The increase to Qualcomm’s offer for NXP has satisfied activist investor Paul Singer’s Elliott Management, private equity firm Soroban Capital, and seven other shareholders which have agreed to vote their NXP shares (about 28% of shares outstanding) in support of the sweetened deal. The new offer also lowers the threshold for NXP shareholder approval from 80% to 70%. The offer is set to expire at midnight March 5.

For its part, Broadcom issued the following statement:

By raising its offer for NXP from $110 per NXP share to $127.50 per NXP share, Qualcomm’s board of directors and management have transferred $4.10 per Qualcomm share from Qualcomm stockholders to NXP stockholders, representing approximately $6.2 billion of value. This revised price for NXP is well beyond what Qualcomm has repeatedly characterized as a “full and fair” price. We believe any responsible board would have seriously engaged with Broadcom regarding Broadcom’s value-maximizing offer and the terms of the NXP acquisition, particularly in light of the recent recommendations from ISS and Glass Lewis. Broadcom believes the price increase demonstrates the Qualcomm board’s disregard for its fiduciary duty to maximize value for Qualcomm stockholders.

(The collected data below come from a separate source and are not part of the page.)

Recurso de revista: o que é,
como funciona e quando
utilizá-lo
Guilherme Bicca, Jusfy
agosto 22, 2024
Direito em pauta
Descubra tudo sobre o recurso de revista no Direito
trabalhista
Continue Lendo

Qualcomm reaffirmed its “high confidence” that the merger will result in adjusted EPS in fiscal year 2019 of $6.75 to $7.50, excluding royalties and other revenues from Apple Inc. (NASDAQ: AAPL) and other licensees currently disputing payments to Qualcomm. The adjusted EPS figure includes a $1 billion cost reduction program and a boost of $1.50 in EPS from NXP.

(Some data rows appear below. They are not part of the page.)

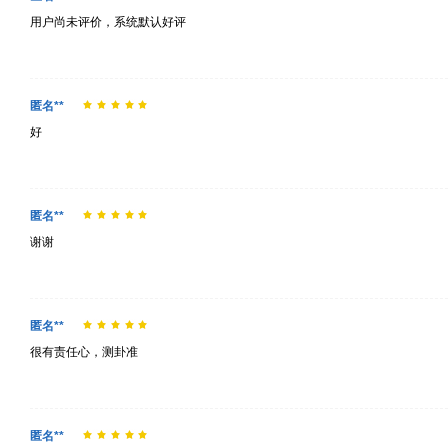
用户尚未评价，系统默认好评
匿名**
好
匿名**
谢谢
匿名**
很有责任心，测卦准
匿名**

The acquisition of NXP has been approved by seven of eight regulatory bodies with only an approval from China’s Ministry of Commerce (MOFCOM) still outstanding. Qualcomm said it is “optimistic it will receive MOFCOM clearance in the near term.”

Qualcomm said it raised its offer because NXP’s 2017 calendar year results exceeded Qualcomm’s model for revenue, gross margin and EBIT. Non-GAAP operating income rose 20% year over year in 2017. The company said it will pay for the acquisition with a combination of cash on hand and new debt, which Qualcomm claims the ability to de-lever over two to three years.

Shares of Qualcomm traded down about 3.5% early Tuesday morning, at $62.60 in a 52-week range of $48.92 to $69.28.

NXP shares traded up about 6% to $125.67, in a 52-week range of $102.19 to $125.93, a high set earlier this morning.

Broadcom stock traded up about 2.3%, at $254.52 in a 52-week range of $202.61 to $285.68.